- Task -
Among the lines of data below, reproduce only those from the one with "an zakelijke congresplanners" through the one with "ie, en Gent", exactly as they stand, both ends included.

(Dataset excerpts)
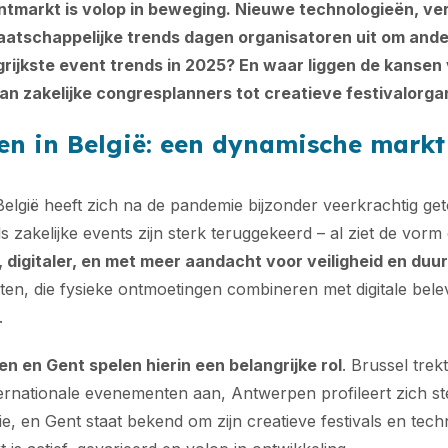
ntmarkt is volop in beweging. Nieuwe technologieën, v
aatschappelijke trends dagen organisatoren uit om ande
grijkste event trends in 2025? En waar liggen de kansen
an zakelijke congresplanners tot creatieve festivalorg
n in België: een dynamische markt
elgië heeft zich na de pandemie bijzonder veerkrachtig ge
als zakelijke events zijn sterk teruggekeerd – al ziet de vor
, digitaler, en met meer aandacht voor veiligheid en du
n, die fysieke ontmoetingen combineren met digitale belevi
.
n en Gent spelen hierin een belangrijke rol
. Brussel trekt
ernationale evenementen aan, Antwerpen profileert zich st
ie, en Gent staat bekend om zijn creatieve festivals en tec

* * *

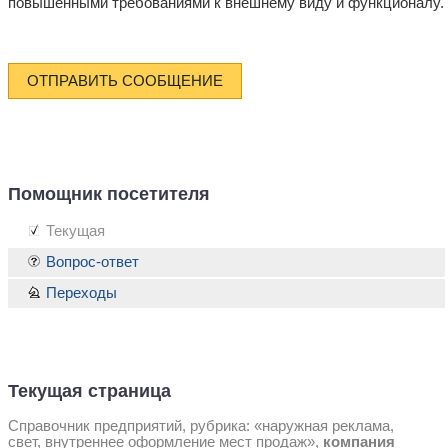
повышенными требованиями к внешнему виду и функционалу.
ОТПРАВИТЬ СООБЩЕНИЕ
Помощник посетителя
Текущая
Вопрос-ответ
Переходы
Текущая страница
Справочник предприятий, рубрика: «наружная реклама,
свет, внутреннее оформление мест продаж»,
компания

* * *

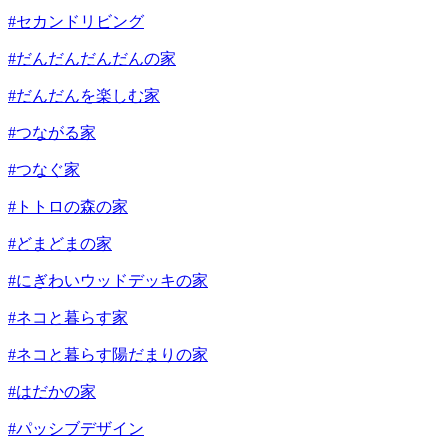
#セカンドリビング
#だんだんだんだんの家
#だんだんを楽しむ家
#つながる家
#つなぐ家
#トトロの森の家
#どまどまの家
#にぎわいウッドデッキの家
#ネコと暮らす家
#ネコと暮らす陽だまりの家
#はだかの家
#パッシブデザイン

- Exercise result -
an zakelijke congresplanners tot creatieve festivalorg
n in België: een dynamische markt
elgië heeft zich na de pandemie bijzonder veerkrachtig ge
als zakelijke events zijn sterk teruggekeerd – al ziet de vor
, digitaler, en met meer aandacht voor veiligheid en du
n, die fysieke ontmoetingen combineren met digitale belevi
.
n en Gent spelen hierin een belangrijke rol
. Brussel trekt
ernationale evenementen aan, Antwerpen profileert zich st
ie, en Gent staat bekend om zijn creatieve festivals en tec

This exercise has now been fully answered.